> **Exercise objective**:
Reproduce exactly the lines from the start of the records through the line containing "nd learnings to", both included. Leave the pictures out.

> **Exercise materials**:

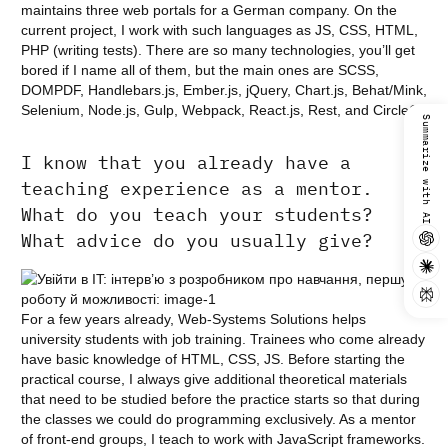
maintains three web portals for a German company. On the
current project, I work with such languages as JS, CSS, HTML,
PHP (writing tests). There are so many technologies, you’ll get
bored if I name all of them, but the main ones are SCSS,
DOMPDF, Handlebars.js, Ember.js, jQuery, Chart.js, Behat/Mink,
Selenium, Node.js, Gulp, Webpack, React.js, Rest, and CircleCI.
Summarize with AI
I know that you already have a
teaching experience as a mentor.
What do you teach your students?
What advice do you usually give?
For a few years already, Web-Systems Solutions helps
university students with job training. Trainees who come already
have basic knowledge of HTML, CSS, JS. Before starting the
practical course, I always give additional theoretical materials
that need to be studied before the practice starts so that during
the classes we could do programming exclusively. As a mentor
of front-end groups, I teach to work with JavaScript frameworks.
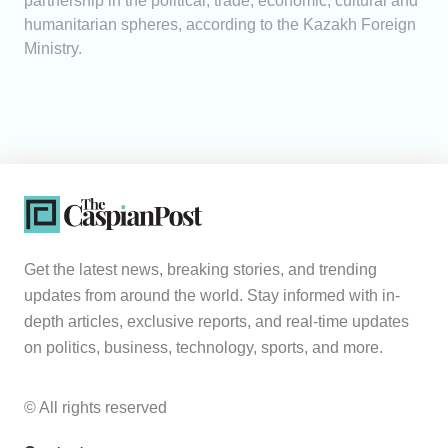
partnership in the political, trade, economic, cultural and
humanitarian spheres, according to the Kazakh Foreign
Ministry.
Get the latest news, breaking stories, and trending
updates from around the world. Stay informed with in-
depth articles, exclusive reports, and real-time updates
on politics, business, technology, sports, and more.
© All rights reserved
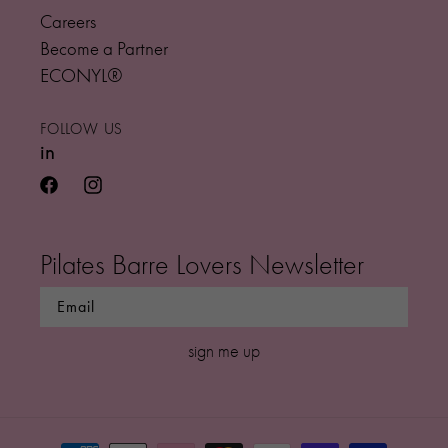
Careers
Become a Partner
ECONYL®
FOLLOW US
in
facebook
instagram
Pilates Barre Lovers Newsletter
sign me up
Payment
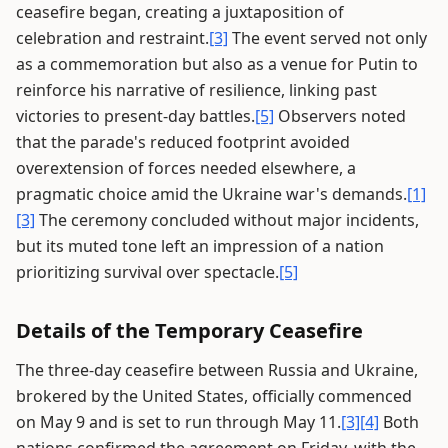
ceasefire began, creating a juxtaposition of
celebration and restraint.
[3]
The event served not only
as a commemoration but also as a venue for Putin to
reinforce his narrative of resilience, linking past
victories to present-day battles.
[5]
Observers noted
that the parade's reduced footprint avoided
overextension of forces needed elsewhere, a
pragmatic choice amid the Ukraine war's demands.
[1]
[3]
The ceremony concluded without major incidents,
but its muted tone left an impression of a nation
prioritizing survival over spectacle.
[5]
Details of the Temporary Ceasefire
The three-day ceasefire between Russia and Ukraine,
brokered by the United States, officially commenced
on May 9 and is set to run through May 11.
[3]
[4]
Both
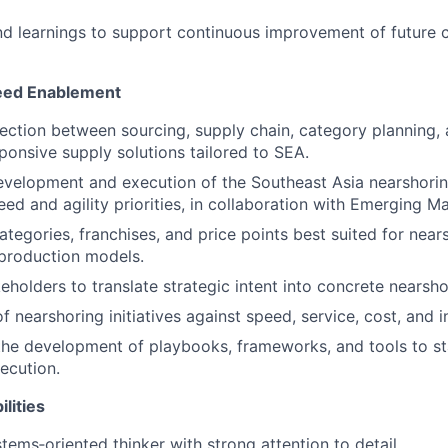
nd learnings to support continuous improvement of future
eed Enablement
ection between sourcing, supply chain, category planning,
ponsive supply solutions tailored to SEA.
development and execution of the Southeast Asia nearshorin
ed and agility priorities, in collaboration with Emerging Ma
ategories, franchises, and price points best suited for near
production models.
eholders to translate strategic intent into concrete nearsho
 nearshoring initiatives against speed, service, cost, and i
the development of playbooks, frameworks, and tools to s
ecution.
lities
tems‑oriented thinker with strong attention to detail.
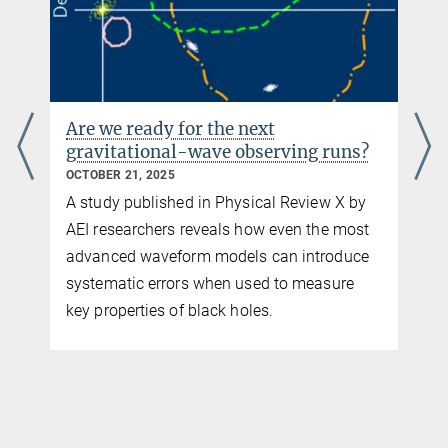
Are we ready for the next
Ten y
gravitational-wave observing runs?
astro
OCTOBER 21, 2025
SEPTEM
A study published in Physical Review X by
The LI
AEI researchers
reveals how even the most
the Ma
advanced waveform models can introduce
Physic
systematic errors when used to measure
presen
key properties of black holes.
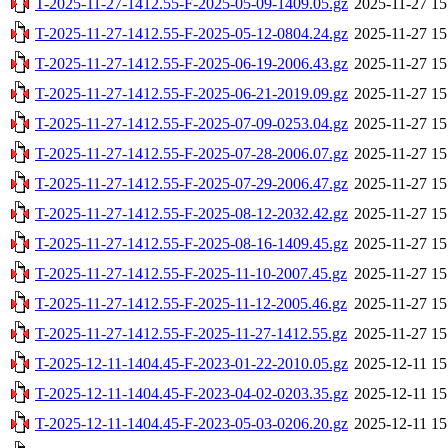
T-2025-11-27-1412.55-F-2025-05-09-1409.05.gz
2025-11-27 15
T-2025-11-27-1412.55-F-2025-05-12-0804.24.gz
2025-11-27 15
T-2025-11-27-1412.55-F-2025-06-19-2006.43.gz
2025-11-27 15
T-2025-11-27-1412.55-F-2025-06-21-2019.09.gz
2025-11-27 15
T-2025-11-27-1412.55-F-2025-07-09-0253.04.gz
2025-11-27 15
T-2025-11-27-1412.55-F-2025-07-28-2006.07.gz
2025-11-27 15
T-2025-11-27-1412.55-F-2025-07-29-2006.47.gz
2025-11-27 15
T-2025-11-27-1412.55-F-2025-08-12-2032.42.gz
2025-11-27 15
T-2025-11-27-1412.55-F-2025-08-16-1409.45.gz
2025-11-27 15
T-2025-11-27-1412.55-F-2025-11-10-2007.45.gz
2025-11-27 15
T-2025-11-27-1412.55-F-2025-11-12-2005.46.gz
2025-11-27 15
T-2025-11-27-1412.55-F-2025-11-27-1412.55.gz
2025-11-27 15
T-2025-12-11-1404.45-F-2023-01-22-2010.05.gz
2025-12-11 15
T-2025-12-11-1404.45-F-2023-04-02-0203.35.gz
2025-12-11 15
T-2025-12-11-1404.45-F-2023-05-03-0206.20.gz
2025-12-11 15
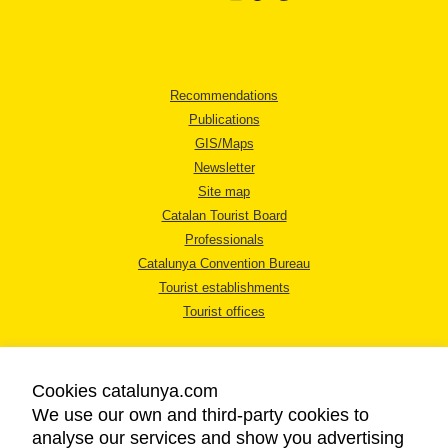
Recommendations
Publications
GIS/Maps
Newsletter
Site map
Catalan Tourist Board
Professionals
Catalunya Convention Bureau
Tourist establishments
Tourist offices
Cookies catalunya.com
We use our own and third-party cookies to
analyse our services and show you advertising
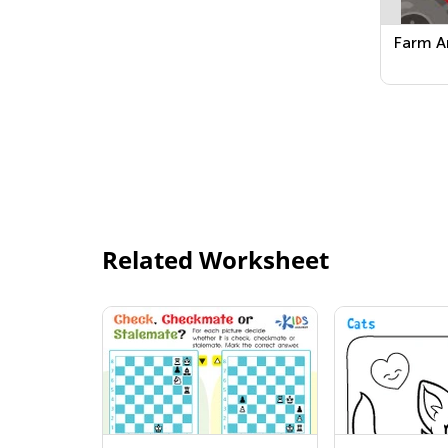
Farm A
Related Worksheet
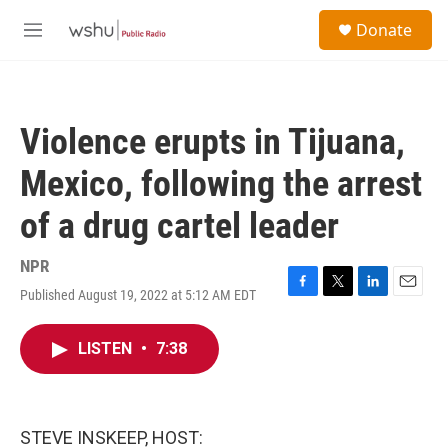
Skip to main content
S
Donate
e
M
a
e
r
n
c
u
h
Violence erupts in Tijuana,
u
e
Mexico, following the arrest
r
y
of a drug cartel leader
NPR
Published August 19, 2022 at 5:12 AM EDT
F
T
L
E
a
w
i
m
c
i
n
a
LISTEN
•
7:38
e
t
k
i
b
t
e
l
o
e
d
o
r
I
k
n
STEVE INSKEEP, HOST:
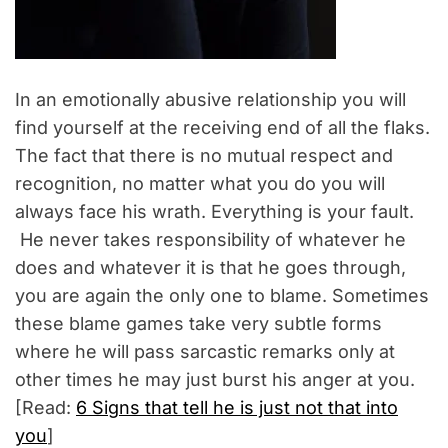
In an emotionally abusive relationship you will
find yourself at the receiving end of all the flaks.
The fact that there is no mutual respect and
recognition, no matter what you do you will
always face his wrath. Everything is your fault.
He never takes responsibility of whatever he
does and whatever it is that he goes through,
you are again the only one to blame. Sometimes
these blame games take very subtle forms
where he will pass sarcastic remarks only at
other times he may just burst his anger at you.
[Read:
6 Signs that tell he is just not that into
you
]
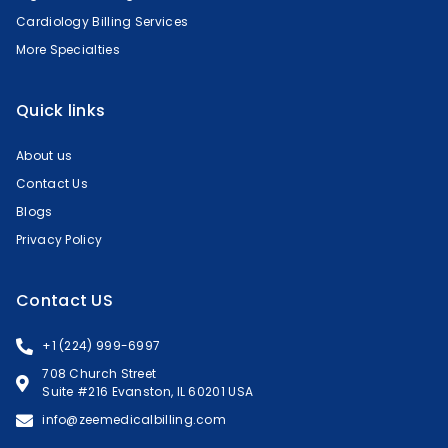
Cardiology Billing Services
More Specialties
Quick links
About us
Contact Us
Blogs
Privacy Policy
Contact US
+1 (224) 999-6997
708 Church Street
Suite #216 Evanston, IL 60201 USA
info@zeemedicalbilling.com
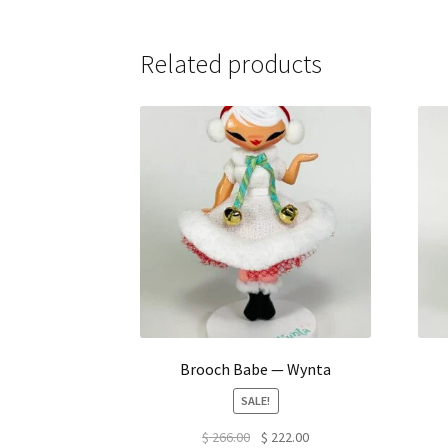
Related products
Brooch Babe — Wynta
SALE!
Original
Current
$
266.00
$
222.00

> **Response box**:
maintains three web portals for a German company. On the
current project, I work with such languages as JS, CSS, HTML,
PHP (writing tests). There are so many technologies, you’ll get
bored if I name all of them, but the main ones are SCSS,
DOMPDF, Handlebars.js, Ember.js, jQuery, Chart.js, Behat/Mink,
Selenium, Node.js, Gulp, Webpack, React.js, Rest, and CircleCI.
Summarize with AI
I know that you already have a
teaching experience as a mentor.
What do you teach your students?
What advice do you usually give?
For a few years already, Web-Systems Solutions helps
university students with job training. Trainees who come already
have basic knowledge of HTML, CSS, JS. Before starting the
practical course, I always give additional theoretical materials
that need to be studied before the practice starts so that during
the classes we could do programming exclusively. As a mentor
of front-end groups, I teach to work with JavaScript frameworks.
partnership in the political, trade, economic, cultural and
humanitarian spheres, according to the Kazakh Foreign
Ministry.
Get the latest news, breaking stories, and trending
updates from around the world. Stay informed with in-
depth articles, exclusive reports, and real-time updates
on politics, business, technology, sports, and more.
© All rights reserved
Careers
Become a Partner
ECONYL®
FOLLOW US
in
facebook
instagram
Pilates Barre Lovers Newsletter
sign me up
Payment
ceasefire began, creating a juxtaposition of
celebration and restraint.
[3]
The event served not only
as a commemoration but also as a venue for Putin to
reinforce his narrative of resilience, linking past
victories to present-day battles.
[5]
Observers noted
that the parade's reduced footprint avoided
overextension of forces needed elsewhere, a
pragmatic choice amid the Ukraine war's demands.
[1]
[3]
The ceremony concluded without major incidents,
but its muted tone left an impression of a nation
prioritizing survival over spectacle.
[5]
Details of the Temporary Ceasefire
The three-day ceasefire between Russia and Ukraine,
brokered by the United States, officially commenced
on May 9 and is set to run through May 11.
[3]
[4]
Both
nd learnings to support continuous improvement of future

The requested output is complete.